Exercise brief: Could you print each entry below verbatim while omitting the pictures?

Available records section start

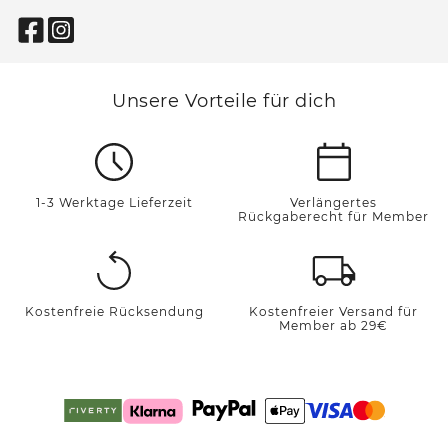
Unsere Vorteile für dich
1-3 Werktage Lieferzeit
Verlängertes
Rückgaberecht für Member
Kostenfreie Rücksendung
Kostenfreier Versand für
Member ab 29€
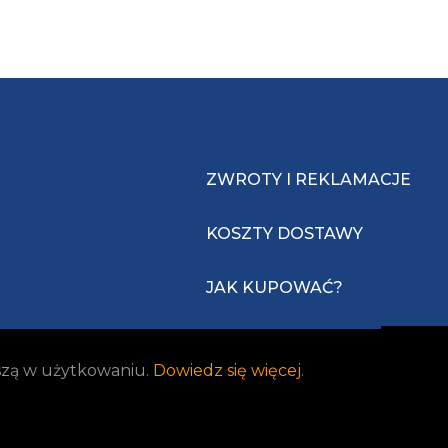
ZWROTY I REKLAMACJE
KOSZTY DOSTAWY
JAK KUPOWAĆ?
jszą w użytkowaniu.
Dowiedz się więcej
.
Realizacja:
Idea4Me.pl
| Wszelkie prawa zastrzeżone.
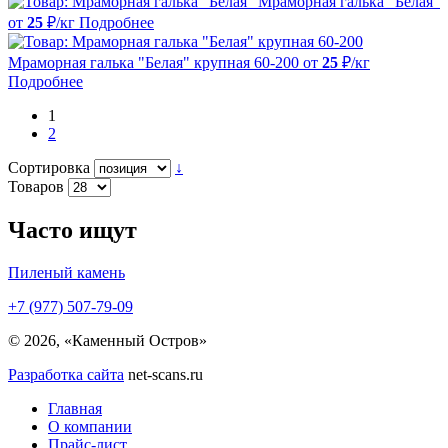
Мраморная галька "Белая"
от
25
₽/кг
Подробнее
Мраморная галька "Белая" крупная 60-200
от
25
₽/кг
Подробнее
1
2
Сортировка
↓
Товаров
Часто ищут
Пиленый камень
+7 (977) 507-79-09
© 2026, «Каменный Остров»
Разработка сайта
net-scans.ru
Главная
О компании
Прайс-лист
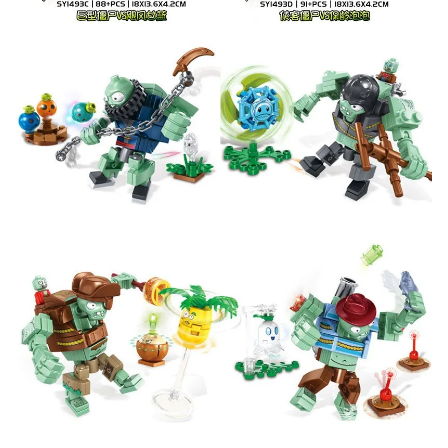
ВК
и выигрывайте отличные призы!
Подробные условия всех акций и бонусов...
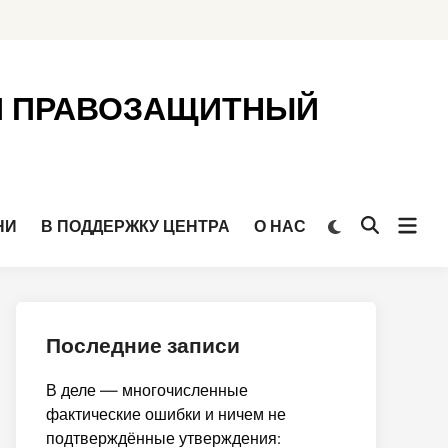
Й ПРАВОЗАЩИТНЫЙ
Откр
Переключить
НИ
В ПОДДЕРЖКУ ЦЕНТРА
О НАС
Открыть
на
мен
поиск
тёмный
режим
Последние записи
В деле — многочисленные
фактические ошибки и ничем не
подтверждённые утверждения:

Available records section end

Answer section:
Unsere Vorteile für dich
1-3 Werktage Lieferzeit
Verlängertes
Rückgaberecht für Member
Kostenfreie Rücksendung
Kostenfreier Versand für
Member ab 29€
ZWROTY I REKLAMACJE
KOSZTY DOSTAWY
JAK KUPOWAĆ?
jszą w użytkowaniu.
Dowiedz się więcej
.
Realizacja:
Idea4Me.pl
| Wszelkie prawa zastrzeżone.
Мраморная галька "Белая"
от
25
₽/кг
Подробнее
Мраморная галька "Белая" крупная 60-200
от
25
₽/кг
Подробнее
1
2
Сортировка
↓
Товаров
Часто ищут
Пиленый камень
+7 (977) 507-79-09
© 2026, «Каменный Остров»
Разработка сайта
net-scans.ru
Главная
О компании
Прайс-лист
ВК
и выигрывайте отличные призы!
Подробные условия всех акций и бонусов...
Й ПРАВОЗАЩИТНЫЙ
Откр
Переключить
НИ
В ПОДДЕРЖКУ ЦЕНТРА
О НАС
Открыть
на
мен
поиск
тёмный
режим
Последние записи
В деле — многочисленные
фактические ошибки и ничем не
подтверждённые утверждения:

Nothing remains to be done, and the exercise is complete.